ところが、地図が詳しくなればなるほど、たまに「実在しない地名」がまぎれ込んでも見分けがつきにくくなる。それどころか「これだけ詳しい自分が知っているのだから、本物だろう」と、無意識のうちに正当化してしまう。

地図が空白だらけの分野では、「あ、知らない」と素直に言えます。でも地図が埋まっている分野では、空白を埋めようとする力が働いて、ありもしない地名まで書き込んでしまう。

「知らない」が言えるのは、実は地図に空白が見えているうちだけ。これは、けっこう怖い話だと私は思うのです。

私が現場で自分に問いかけている3つのこと


では、知識の幻想に飲み込まれず、自分の認識を整えるために、何ができるのか。

私は医療や勉強会の場面で、自分にこんな問いを投げかけるようにしています。

ひとつめは、「説明できるか?」という問い。聞き慣れた言葉でも、自分の口で、専門外の人に5分でかみくだいて説明できないなら、それは"知っている気がしているだけ"かもしれない。これは「説明深度の錯覚」と呼ばれる別の研究テーマとも深く重なる視点です。

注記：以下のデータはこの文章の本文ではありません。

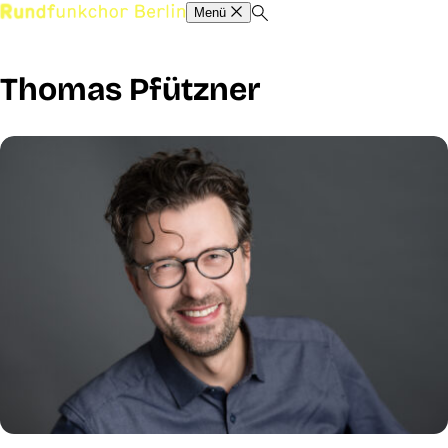
Menü
Thomas Pfützner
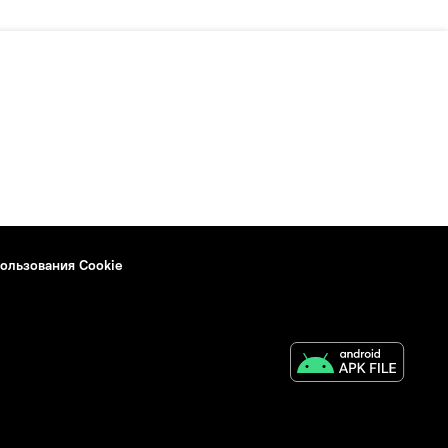
ользования Cookie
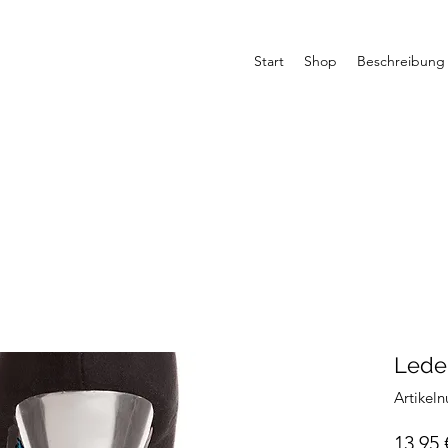
Start
Shop
Beschreibung
Lede
Artikel
13,95 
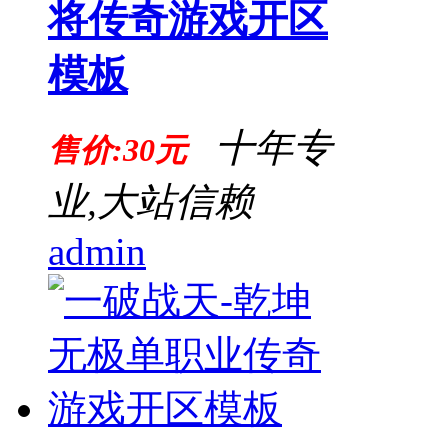
将传奇游戏开区
模板
十年专
售价:30元
业,大站信赖
admin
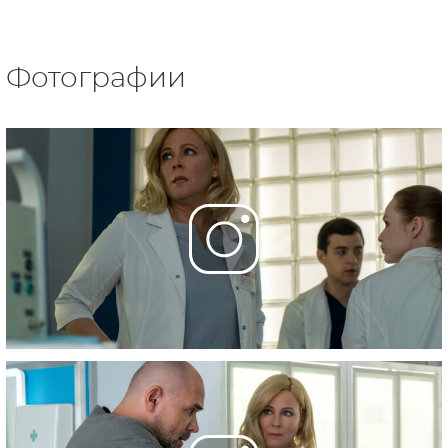
спин-оффами «Море. Солнце.
Склифосовский» и «Склифосовский. Новый
год».
Команда сценаристов за время съемок
разрослась почти до двух десятков человек.
Среди них Юлия Терентьева («Я не верю»),
Олег Маловичко («
Нулевой пациент
»), Юсуп
Разыков («
Екатерина. Фавориты
»), Анна
Графкова («
Склиф
») и другие авторы.
Фотографии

ふたつめは、「どこで初めて知ったか思い出せるか?」という問い。確かな知識ほど、出会った文脈や本、人の顔が一緒に思い出されます。逆にどこで仕入れたか思い出せない情報は、雰囲気で覚えているだけのことが多いのです。

みっつめは、「知らないと言ったら、何が失われるか?」という問い。たいていの場合、答えは「ほぼ何もない」です。むしろ「知らないので教えてください」と言える人のほうが、長い目で見れば信頼を積み重ねていきます。

これは「がまん」ではなく、知的なチャレンジだと私は思っています。

「知らない」と言えるのは、強さ


「理解を妨げる最大の障害は、無知ではなく、知っているという錯覚である」

アメリカの歴史家ダニエル・ブースティン(1914-2004)の言葉です。今回紹介したアティル博士たちの研究は、まさにこの一文を、データで静かに裏付けたものだといえるかもしれません。

知らないことを知らないと認めるのは、弱さではなく、知性です。

自信があるほど自分の認識を歪めやすいという、人間のちょっと切ない仕組み。でもそれは同時に、「気づけば対処できる」という希望のメッセージでもあるのです。

専門分野ほど慎重に立ち止まる。これは、医療の現場で日々患者さんと向き合うなかで、私が痛感していることでもあります。

まとめ


最後に、今日お伝えしたかったことを、もう一度整理させてください。

ひとつ、知ったかぶりは特別な人の悪癖ではなく、誰にでも起きる心の働きであること。

ふたつ、しかも自分が「詳しい」と感じている分野でこそ、それは静かに起きやすいということ。

みっつ、警告や注意だけでは、この現象はなかなか消えないということ。

よっつ、対処するには「説明できるか」「どこで知ったか」「知らないと言って何が失われるか」と、自分に問い直す習慣が役に立つということ。

そして最後に、「知らない」と言えることは、知性の弱さではなく、むしろ知性の証であるということ。

あなたの周りには、頼られる人ほど「知らないので教えてください」とさらりと言える人がいませんか。あの落ち着きは天性のものではなく、自分の認識をやさしく疑う習慣の積み重ねから生まれているのだと、私は思います。

知識の幻想に振り回されず、地に足のついた知性を育てていく。その小さな一歩は、今日からいつでも始められます。あなたは、その変化をきちんと起こせる人です。

最後までお付き合いいただき、本当にありがとうございます。今日の記事が、皆さんの明日以降の一歩を考えるきっかけになればうれしく思います。